## Task objective
Every record must appear in your copy exactly as written, with no pictures.

## Data supplied
--------------------------------------------------

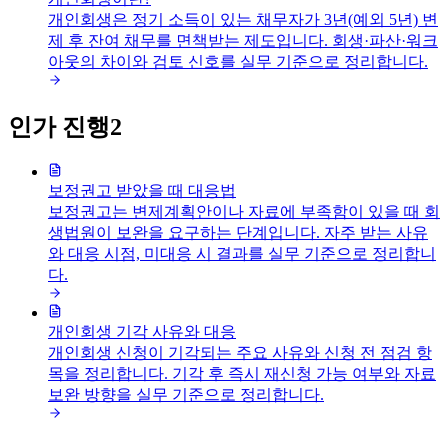
개인회생은 정기 소득이 있는 채무자가 3년(예외 5년) 변
제 후 잔여 채무를 면책받는 제도입니다. 회생·파산·워크
아웃의 차이와 검토 신호를 실무 기준으로 정리합니다.
인가 진행
2
보정권고 받았을 때 대응법
보정권고는 변제계획안이나 자료에 부족함이 있을 때 회
생법원이 보완을 요구하는 단계입니다. 자주 받는 사유
와 대응 시점, 미대응 시 결과를 실무 기준으로 정리합니
다.
개인회생 기각 사유와 대응
개인회생 신청이 기각되는 주요 사유와 신청 전 점검 항
목을 정리합니다. 기각 후 즉시 재신청 가능 여부와 자료
보완 방향을 실무 기준으로 정리합니다.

--------------------------------------------------

## Your solution
개인회생은 정기 소득이 있는 채무자가 3년(예외 5년) 변
제 후 잔여 채무를 면책받는 제도입니다. 회생·파산·워크
아웃의 차이와 검토 신호를 실무 기준으로 정리합니다.
인가 진행
2
보정권고 받았을 때 대응법
보정권고는 변제계획안이나 자료에 부족함이 있을 때 회
생법원이 보완을 요구하는 단계입니다. 자주 받는 사유
와 대응 시점, 미대응 시 결과를 실무 기준으로 정리합니
다.
개인회생 기각 사유와 대응
개인회생 신청이 기각되는 주요 사유와 신청 전 점검 항
목을 정리합니다. 기각 후 즉시 재신청 가능 여부와 자료
보완 방향을 실무 기준으로 정리합니다.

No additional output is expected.